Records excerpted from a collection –

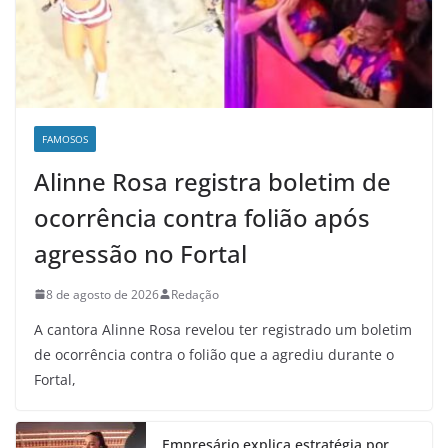
FAMOSOS
Alinne Rosa registra boletim de
ocorrência contra folião após
agressão no Fortal
8 de agosto de 2026
Redação
A cantora Alinne Rosa revelou ter registrado um boletim
de ocorrência contra o folião que a agrediu durante o
Fortal,
Empresário explica estratégia por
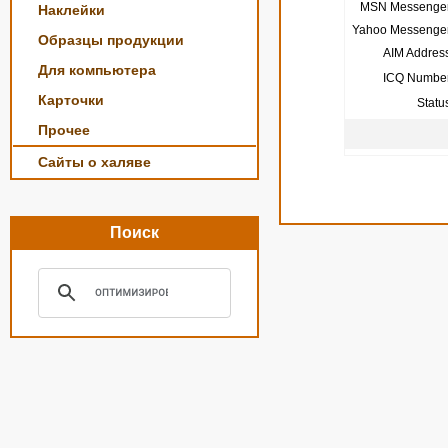
MSN Messenger
Наклейки
Yahoo Messenger
Образцы продукции
AIM Address
Для компьютера
ICQ Number
Карточки
Statu
Прочее
Сайты о халяве
Поиск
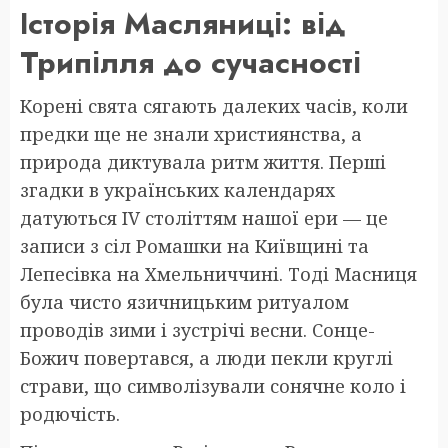
Історія Масляниці: від
Трипілля до сучасності
Корені свята сягають далеких часів, коли
предки ще не знали християнства, а
природа диктувала ритм життя. Перші
згадки в українських календарях
датуються IV століттям нашої ери — це
записи з сіл Ромашки на Київщині та
Лепесівка на Хмельниччині. Тоді Масниця
була чисто язичницьким ритуалом
проводів зими і зустрічі весни. Сонце-
Божич повертався, а люди пекли круглі
страви, що символізували сонячне коло і
родючість.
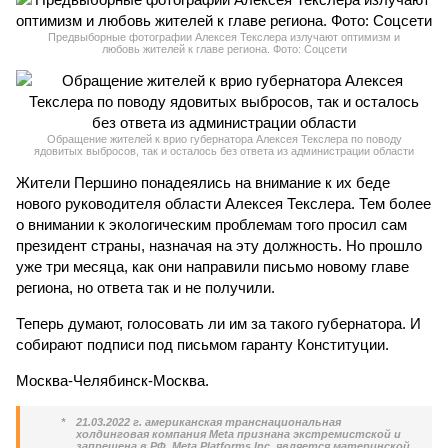
Предвыборные фотографии Алексея Текслера излучают оптимизм и
любовь жителей к главе региона. Фото: Соцсети
Обращение жителей к врио губернатора Алексея Текслера по поводу
ядовитых выбросов, так и осталось без ответа из администрации области
Жители Першино понадеялись на внимание к их беде
нового руководителя области Алексея Текслера. Тем более
о внимании к экологическим проблемам того просил сам
президент страны, назначая на эту должность. Но прошло
уже три месяца, как они направили письмо новому главе
региона, но ответа так и не получили.
Теперь думают, голосовать ли им за такого губернатора. И
собирают подписи под письмом гаранту Конституции.
Москва-Челябинск-Москва.
*
21.03.2022 г. американская транснациональная
холдинговая компания Meta признана экстремистской и
запрещена в РФ. Meta Platforms Inc. является материнской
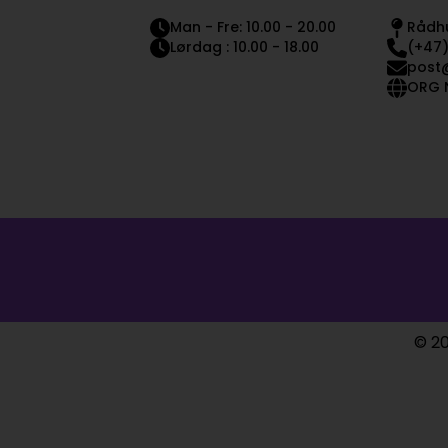
Man - Fre: 10.00 - 20.00
Rådhu
Lørdag : 10.00 - 18.00
(+47)
post
ORG N
© 20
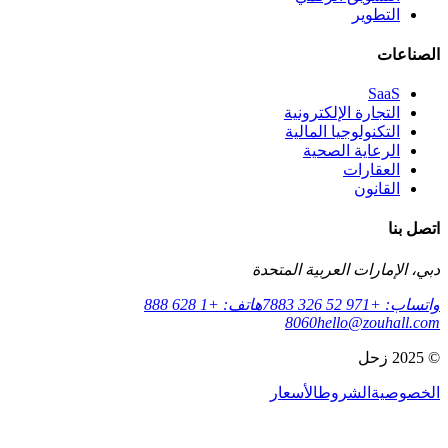
التطوير
الصناعات
SaaS
التجارة الإلكترونية
التكنولوجيا المالية
الرعاية الصحية
العقارات
القانون
اتصل بنا
دبي، الإمارات العربية المتحدة
واتساب: +971 52 326 7883
هاتف: +1 628 888
8060
hello@zouhall.com
© 2025 زحل
الخصوصية
الشروط
الأسعار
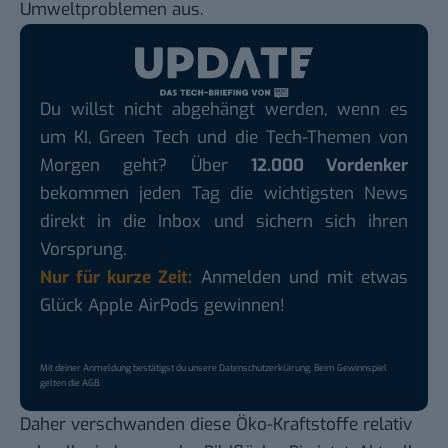
Umweltproblemen aus.
Du willst nicht abgehängt werden, wenn es
um KI, Green Tech und die Tech-Themen von
Morgen geht? Über
12.000 Vordenker
bekommen jeden Tag die wichtigsten News
direkt in die Inbox und sichern sich ihren
Vorsprung.
Nur für kurze Zeit:
Anmelden und mit etwas
Glück Apple AirPods gewinnen!
Mit deiner Anmeldung bestätigst du unsere
Datenschutzerklärung
. Beim Gewinnspiel
gelten die
AGB
.
Daher verschwanden diese Öko-Kraftstoffe relativ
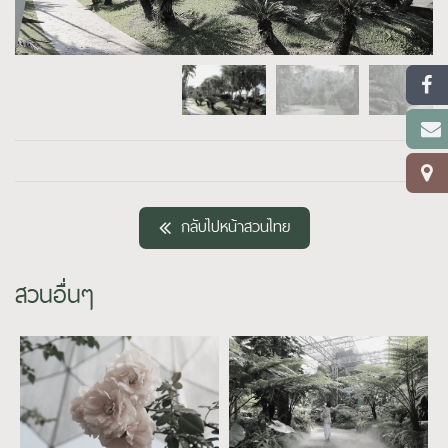
กลับไปหน้าสวนไทย
สวนอื่นๆ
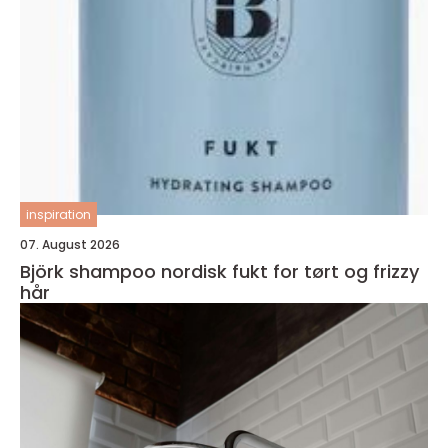
inspiration
07. August 2026
Björk shampoo nordisk fukt for tørt og frizzy
hår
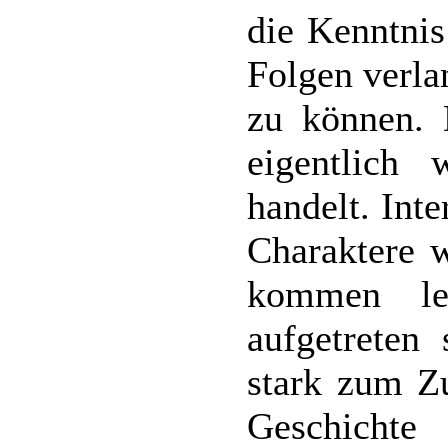
die Kenntnis
Folgen verla
zu können.
eigentlich
handelt. Inte
Charaktere w
kommen let
aufgetreten
stark zum Z
Geschichte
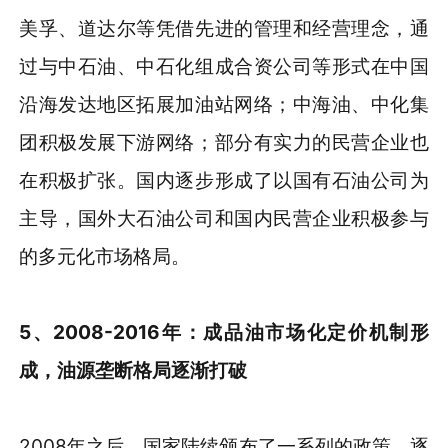
美孚、道达尔等凭借先进的管理和经营理念，通
过与中石油、中石化组成合资公司等形式在中国
沿海发达地区拓展加油站网络；中海油、中化集
团积极发展下游网络；部分有实力的民营企业也
在积极扩张。国内逐步形成了以国有石油公司为
主导，国外大石油公司和国内民营企业积极参与
的多元化市场格局。
5、2008-2016年：成品油市场化定价机制形
成，油源垄断格局逐渐打破
2008年之后，国家陆续颁布了一系列的政策，逐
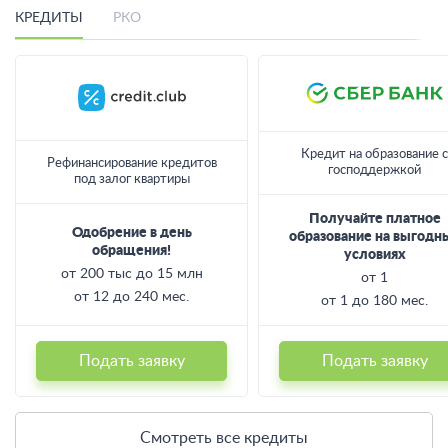
Лучшие предложения месяца
КРЕДИТЫ
РКО
Кредит на образование с
Рефинансирование кредитов
господдержкой
под залог квартиры
Получайте платное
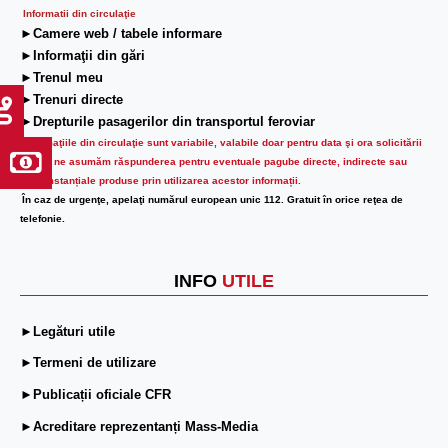
Informatii din circulaţie
►Camere web / tabele informare
►Informaţii din gări
►Trenul meu
►Trenuri directe
►Drepturile pasagerilor din transportul feroviar
Informaţiile din circulaţie sunt variabile, valabile doar pentru data şi ora solicitării
lor.
Nu ne asumăm răspunderea pentru eventuale pagube directe, indirecte sau
circumstanțiale produse prin utilizarea acestor informații.
În caz de urgenţe, apelaţi numărul european unic 112. Gratuit în orice reţea de
telefonie.
INFO
UTILE
►Legături utile
►Termeni de utilizare
►Publicații oficiale CFR
►Acreditare reprezentanți Mass-Media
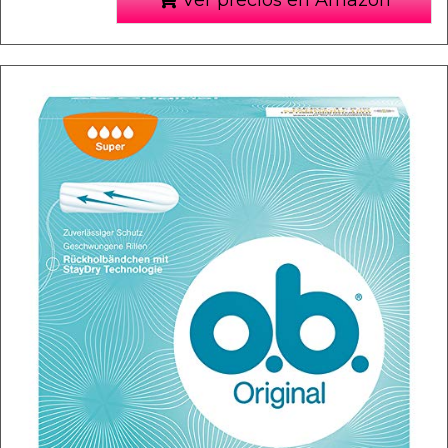
Ver precios en Amazon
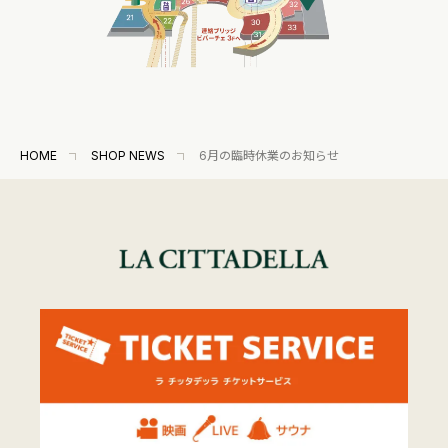
HOME
SHOP NEWS
6月の臨時休業のお知らせ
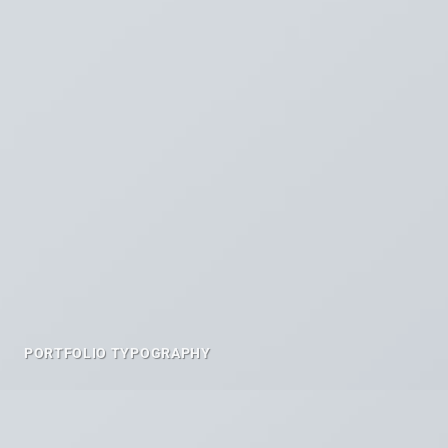
PORTFOLIO TYPOGRAPHY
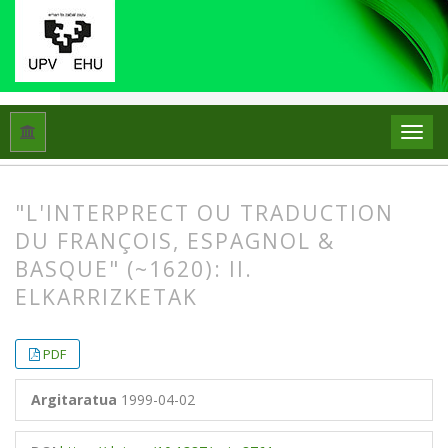
Hasiera
Artxiboak
Libk. 33 Zk. 2 (1999)
Artikuluak
"L'INTERPRECT OU TRADUCTION
DU FRANÇOIS, ESPAGNOL &
BASQUE" (~1620): II.
ELKARRIZKETAK
##plugins.themes.bootstrap3.article.
##plugins.themes.bootstrap3.article.
PDF
Argitaratua
1999-04-02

Problem details –
Your answer must be exactly the lines from the one with "Morgen geht? Über" through the final line of the data, with no pictures in it.

Exercise result –
Morgen geht? Über
12.000 Vordenker
bekommen jeden Tag die wichtigsten News
direkt in die Inbox und sichern sich ihren
Vorsprung.
Nur für kurze Zeit:
Anmelden und mit etwas
Glück Apple AirPods gewinnen!
Mit deiner Anmeldung bestätigst du unsere
Datenschutzerklärung
. Beim Gewinnspiel
gelten die
AGB
.
Daher verschwanden diese Öko-Kraftstoffe relativ
กลับไปหน้าสวนไทย
สวนอื่นๆ
inspiration
07. August 2026
Björk shampoo nordisk fukt for tørt og frizzy
hår
die Kenntnis
Folgen verla
zu können.
eigentlich
handelt. Inte
Charaktere w
kommen let
aufgetreten
stark zum Z
Geschichte
美孚、道达尔等凭借先进的管理和经营理念，通
过与中石油、中石化组成合资公司等形式在中国
沿海发达地区拓展加油站网络；中海油、中化集
团积极发展下游网络；部分有实力的民营企业也
在积极扩张。国内逐步形成了以国有石油公司为
主导，国外大石油公司和国内民营企业积极参与
的多元化市场格局。
5、2008-2016年：成品油市场化定价机制形
成，油源垄断格局逐渐打破
2008年之后，国家陆续颁布了一系列的政策，逐
Лучшие предложения месяца
КРЕДИТЫ
РКО
Кредит на образование с
Рефинансирование кредитов
господдержкой
под залог квартиры
Получайте платное
Informatii din circulaţie
►Camere web / tabele informare
►Informaţii din gări
►Trenul meu
►Trenuri directe
►Drepturile pasagerilor din transportul feroviar
Informaţiile din circulaţie sunt variabile, valabile doar pentru data şi ora solicitării
lor.
Nu ne asumăm răspunderea pentru eventuale pagube directe, indirecte sau
circumstanțiale produse prin utilizarea acestor informații.
În caz de urgenţe, apelaţi numărul european unic 112. Gratuit în orice reţea de
telefonie.
INFO
UTILE
►Legături utile
►Termeni de utilizare
►Publicații oficiale CFR
►Acreditare reprezentanți Mass-Media
Ver precios en Amazon
HOME
SHOP NEWS
6月の臨時休業のお知らせ
PORTFOLIO TYPOGRAPHY
Hasiera
Artxiboak
Libk. 33 Zk. 2 (1999)
Artikuluak
"L'INTERPRECT OU TRADUCTION
DU FRANÇOIS, ESPAGNOL &
BASQUE" (~1620): II.
ELKARRIZKETAK
##plugins.themes.bootstrap3.article.
##plugins.themes.bootstrap3.article.
PDF
Argitaratua
1999-04-02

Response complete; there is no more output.